TASK ITEM:
Scan the entries below for the string "United" and copy every line where it turns up.

MATERIAL PROVIDED:
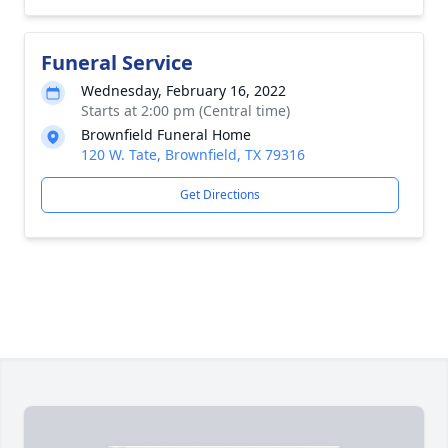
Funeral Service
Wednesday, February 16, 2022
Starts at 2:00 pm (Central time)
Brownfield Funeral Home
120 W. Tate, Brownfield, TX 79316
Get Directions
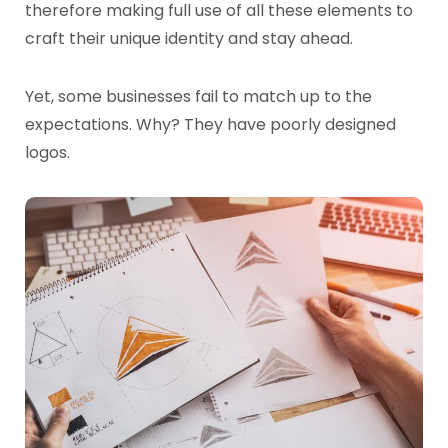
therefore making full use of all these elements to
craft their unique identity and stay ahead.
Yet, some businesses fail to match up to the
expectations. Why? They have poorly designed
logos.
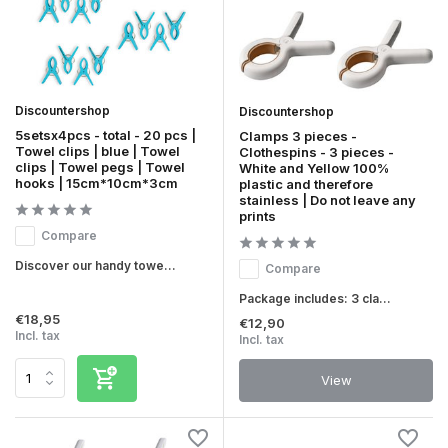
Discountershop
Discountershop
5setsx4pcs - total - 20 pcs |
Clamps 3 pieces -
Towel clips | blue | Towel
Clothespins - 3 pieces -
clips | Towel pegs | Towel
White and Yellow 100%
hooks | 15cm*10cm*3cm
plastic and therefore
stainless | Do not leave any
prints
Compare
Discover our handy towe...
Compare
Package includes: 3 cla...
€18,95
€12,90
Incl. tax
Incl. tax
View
* * *
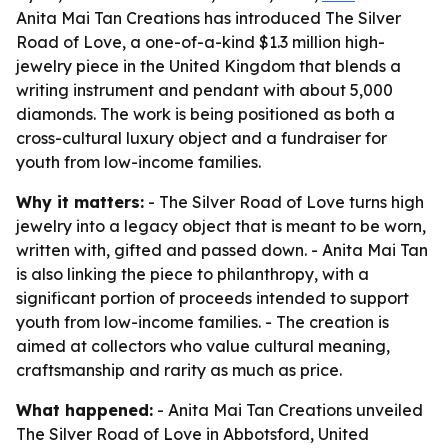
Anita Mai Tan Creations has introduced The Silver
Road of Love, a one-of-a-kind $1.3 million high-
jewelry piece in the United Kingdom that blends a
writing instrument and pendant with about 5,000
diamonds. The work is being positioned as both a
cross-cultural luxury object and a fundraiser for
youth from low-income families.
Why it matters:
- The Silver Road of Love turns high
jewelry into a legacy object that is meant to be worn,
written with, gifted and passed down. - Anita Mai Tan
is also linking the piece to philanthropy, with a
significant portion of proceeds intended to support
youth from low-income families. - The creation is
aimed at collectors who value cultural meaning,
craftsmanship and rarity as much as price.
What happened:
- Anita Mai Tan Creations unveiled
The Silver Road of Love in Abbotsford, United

COMPLETED TASK:
jewelry piece in the United Kingdom that blends a
The Silver Road of Love in Abbotsford, United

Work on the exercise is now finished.